A Arábia Saudita é um país extremamente conservador e bastante rígido com suas regras. Mulheres no país costumam não ter voz e sofrem com a desigualdade imposta nas regras que regem a região.

Entretanto, nesta quarta-feira (27), as mulheres sauditas tiveram um motivo especial para celebrarem. Foi emitido um decreto real de que às mulheres da Arábia Saudita poderão, a partir do próximo ano, conduzir automóveis.

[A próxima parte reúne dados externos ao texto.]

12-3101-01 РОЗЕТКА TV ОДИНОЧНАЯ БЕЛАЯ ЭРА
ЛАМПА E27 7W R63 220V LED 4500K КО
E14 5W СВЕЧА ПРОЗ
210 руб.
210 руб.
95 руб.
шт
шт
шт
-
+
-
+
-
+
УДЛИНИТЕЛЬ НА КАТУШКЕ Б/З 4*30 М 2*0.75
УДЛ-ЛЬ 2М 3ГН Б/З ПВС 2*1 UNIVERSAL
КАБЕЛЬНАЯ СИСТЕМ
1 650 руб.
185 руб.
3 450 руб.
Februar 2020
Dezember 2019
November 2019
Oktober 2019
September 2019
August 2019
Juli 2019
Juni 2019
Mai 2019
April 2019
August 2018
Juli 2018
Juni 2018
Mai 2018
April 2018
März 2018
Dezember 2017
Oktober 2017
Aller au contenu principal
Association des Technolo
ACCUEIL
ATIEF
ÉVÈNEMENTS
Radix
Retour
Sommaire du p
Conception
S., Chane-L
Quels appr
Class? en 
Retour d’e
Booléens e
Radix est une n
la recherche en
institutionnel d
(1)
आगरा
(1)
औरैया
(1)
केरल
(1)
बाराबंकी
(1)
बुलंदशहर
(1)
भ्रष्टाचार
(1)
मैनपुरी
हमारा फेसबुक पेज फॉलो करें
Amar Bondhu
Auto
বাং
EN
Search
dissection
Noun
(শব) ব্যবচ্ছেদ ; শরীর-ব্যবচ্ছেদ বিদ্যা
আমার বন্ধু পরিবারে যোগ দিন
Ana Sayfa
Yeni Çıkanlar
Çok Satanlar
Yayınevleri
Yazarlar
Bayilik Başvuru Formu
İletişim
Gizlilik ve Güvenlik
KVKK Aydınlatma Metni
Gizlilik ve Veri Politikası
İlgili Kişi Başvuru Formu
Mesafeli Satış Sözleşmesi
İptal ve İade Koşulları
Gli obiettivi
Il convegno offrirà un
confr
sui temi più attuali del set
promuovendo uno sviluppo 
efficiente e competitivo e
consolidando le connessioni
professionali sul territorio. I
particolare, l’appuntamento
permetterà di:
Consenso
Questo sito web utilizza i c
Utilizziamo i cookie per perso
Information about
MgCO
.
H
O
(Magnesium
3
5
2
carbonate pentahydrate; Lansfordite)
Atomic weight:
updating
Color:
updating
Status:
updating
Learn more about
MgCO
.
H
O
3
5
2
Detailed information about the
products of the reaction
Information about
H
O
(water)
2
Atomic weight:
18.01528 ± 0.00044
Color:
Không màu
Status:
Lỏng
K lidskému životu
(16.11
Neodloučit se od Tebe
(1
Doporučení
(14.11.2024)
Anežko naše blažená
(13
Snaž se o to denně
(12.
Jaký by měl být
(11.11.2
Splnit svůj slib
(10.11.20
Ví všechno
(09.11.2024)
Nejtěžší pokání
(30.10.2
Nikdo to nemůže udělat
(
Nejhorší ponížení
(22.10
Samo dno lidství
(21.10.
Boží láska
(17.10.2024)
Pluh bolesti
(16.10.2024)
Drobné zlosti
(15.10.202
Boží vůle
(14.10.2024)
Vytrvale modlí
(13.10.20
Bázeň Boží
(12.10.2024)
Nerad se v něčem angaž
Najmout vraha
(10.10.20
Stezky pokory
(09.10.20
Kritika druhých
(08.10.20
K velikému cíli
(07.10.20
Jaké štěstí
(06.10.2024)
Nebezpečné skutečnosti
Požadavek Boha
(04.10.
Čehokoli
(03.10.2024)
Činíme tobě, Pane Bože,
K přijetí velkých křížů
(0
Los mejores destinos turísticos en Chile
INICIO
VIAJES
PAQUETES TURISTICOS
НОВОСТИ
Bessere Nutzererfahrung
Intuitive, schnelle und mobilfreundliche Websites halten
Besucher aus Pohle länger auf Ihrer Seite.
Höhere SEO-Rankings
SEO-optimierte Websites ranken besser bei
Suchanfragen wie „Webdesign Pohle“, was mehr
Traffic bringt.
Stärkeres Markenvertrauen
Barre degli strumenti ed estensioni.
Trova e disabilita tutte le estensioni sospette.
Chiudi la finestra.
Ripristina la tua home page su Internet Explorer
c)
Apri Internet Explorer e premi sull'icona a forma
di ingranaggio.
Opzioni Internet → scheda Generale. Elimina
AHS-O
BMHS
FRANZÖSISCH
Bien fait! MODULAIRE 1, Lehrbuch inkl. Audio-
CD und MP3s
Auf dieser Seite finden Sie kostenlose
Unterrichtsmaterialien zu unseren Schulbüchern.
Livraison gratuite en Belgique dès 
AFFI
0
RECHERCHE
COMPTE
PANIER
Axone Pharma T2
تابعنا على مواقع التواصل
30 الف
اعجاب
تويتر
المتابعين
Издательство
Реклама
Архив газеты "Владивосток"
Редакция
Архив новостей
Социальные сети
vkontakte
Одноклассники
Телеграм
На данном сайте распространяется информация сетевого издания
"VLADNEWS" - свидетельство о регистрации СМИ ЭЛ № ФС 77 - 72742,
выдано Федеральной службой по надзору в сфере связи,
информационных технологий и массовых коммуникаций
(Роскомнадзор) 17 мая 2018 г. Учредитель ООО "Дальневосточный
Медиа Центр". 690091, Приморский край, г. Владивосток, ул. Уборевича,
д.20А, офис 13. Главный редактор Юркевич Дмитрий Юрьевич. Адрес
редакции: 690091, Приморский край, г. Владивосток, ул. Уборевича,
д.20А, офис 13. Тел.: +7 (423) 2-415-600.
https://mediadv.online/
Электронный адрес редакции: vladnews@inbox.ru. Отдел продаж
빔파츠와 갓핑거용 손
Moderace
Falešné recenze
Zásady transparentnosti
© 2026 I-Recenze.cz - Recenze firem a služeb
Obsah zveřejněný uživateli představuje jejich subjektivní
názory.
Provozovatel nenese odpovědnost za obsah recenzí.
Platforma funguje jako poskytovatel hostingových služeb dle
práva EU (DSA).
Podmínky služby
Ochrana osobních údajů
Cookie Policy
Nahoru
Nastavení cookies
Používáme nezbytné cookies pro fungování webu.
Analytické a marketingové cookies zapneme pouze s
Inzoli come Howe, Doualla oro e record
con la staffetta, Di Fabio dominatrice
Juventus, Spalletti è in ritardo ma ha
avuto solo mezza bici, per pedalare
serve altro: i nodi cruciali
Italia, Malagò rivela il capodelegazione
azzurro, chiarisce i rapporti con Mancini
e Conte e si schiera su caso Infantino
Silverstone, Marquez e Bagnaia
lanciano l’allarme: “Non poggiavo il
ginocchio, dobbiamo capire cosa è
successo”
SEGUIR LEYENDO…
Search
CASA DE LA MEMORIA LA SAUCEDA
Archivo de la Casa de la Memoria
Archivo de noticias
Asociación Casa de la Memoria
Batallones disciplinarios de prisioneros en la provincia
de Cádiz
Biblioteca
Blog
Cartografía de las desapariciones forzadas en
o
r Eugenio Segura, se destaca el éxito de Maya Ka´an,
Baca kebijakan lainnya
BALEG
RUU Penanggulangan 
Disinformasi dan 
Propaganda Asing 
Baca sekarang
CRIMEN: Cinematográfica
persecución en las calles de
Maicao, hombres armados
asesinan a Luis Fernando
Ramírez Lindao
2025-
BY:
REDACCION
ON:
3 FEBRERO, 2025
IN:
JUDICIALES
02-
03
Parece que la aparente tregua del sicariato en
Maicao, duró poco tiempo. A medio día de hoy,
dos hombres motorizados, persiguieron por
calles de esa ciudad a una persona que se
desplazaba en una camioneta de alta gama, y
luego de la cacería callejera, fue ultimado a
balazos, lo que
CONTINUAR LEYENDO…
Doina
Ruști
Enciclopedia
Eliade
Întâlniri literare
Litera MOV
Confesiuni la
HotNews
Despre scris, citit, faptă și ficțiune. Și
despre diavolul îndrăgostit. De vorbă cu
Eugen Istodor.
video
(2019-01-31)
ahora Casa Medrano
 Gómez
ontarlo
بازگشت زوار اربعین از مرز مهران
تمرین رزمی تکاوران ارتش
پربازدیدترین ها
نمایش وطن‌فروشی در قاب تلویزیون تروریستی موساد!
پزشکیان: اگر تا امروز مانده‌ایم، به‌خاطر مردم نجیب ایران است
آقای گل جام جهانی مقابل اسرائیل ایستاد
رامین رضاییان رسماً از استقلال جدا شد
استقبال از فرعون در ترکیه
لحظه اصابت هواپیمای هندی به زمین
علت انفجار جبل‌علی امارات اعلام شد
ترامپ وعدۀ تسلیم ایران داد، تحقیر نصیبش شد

A ativista Manal al-Sharif, que defende a igualdade de gênero para as sauditas, reagiu ao fato em uma publicação na internet. Segundo a ativista, que já foi presa por protesto em 2011, a Arábia nunca mais será a mesma.

Segundo Manal, a chuva começa com uma gota, em referência aos direitos que poderão vir nos próximos anos.

O rei saudita Salman anunciou o decreto na noite da última terça-feira (26), com isso, foi possível ver vários vídeos online em que as mulheres sauditas estavam dirigindo, após a decisão real.

Abeer Alarjani, uma saudita de 32 anos. demonstrou toda a sua satisfação com a conquista que as mulheres da Arábia Saudita alcançaram nesta semana. Para ela, isso não pode ser entendido pelos outros em sua plenitude, mas o sentimento delas, nesse momento, é indescritível. A jovem ainda afirmou que pretende entrar nas aulas de direção no próximo final de semana.

A mudança que ocorreu na Arábia Saudita é um rompimento aos costumes conservadores impostos no reino muçulmano. O decreto de Salman vai de encontro as leis e costumes impostos as mulheres.

As mulheres sauditas, de acordo com os costumes do sistema de guarda masculina, precisam que um parente do sexo masculino aprove que elas tenham direito a tomar determinadas decisões como casamento, emprego, educação, entre outras.

Os árabes sauditas são muito criticados por suas mulheres ainda não terem a autorização ao direito de dirigir no país que é considerado o berço do Islamismo.

Com a medida adotada pelo rei saudita vem ao chão um tradicional emblema, visto pelas ativistas, de repressão às mulheres sauditas.

A decisão do rei foi enxergada como uma preparação ao príncipe Mohammed bin Salman, que herdará a coroa, em programar uma ambiciosa mudança nas regras conservadoras do país árabe.

Os responsáveis religiosos tiveram um pequena reação positiva ao decreto do rei, que pode ser um indício de o poderoso clero da Arábia Saudita inclina-se de forma definitiva a favor do rei.

A maioria dos sauditas jovens acreditam que o príncipe em ascensão pode revolucionar com mudanças nas tradições que fizeram as mulheres não progredirem na sociedade saudita.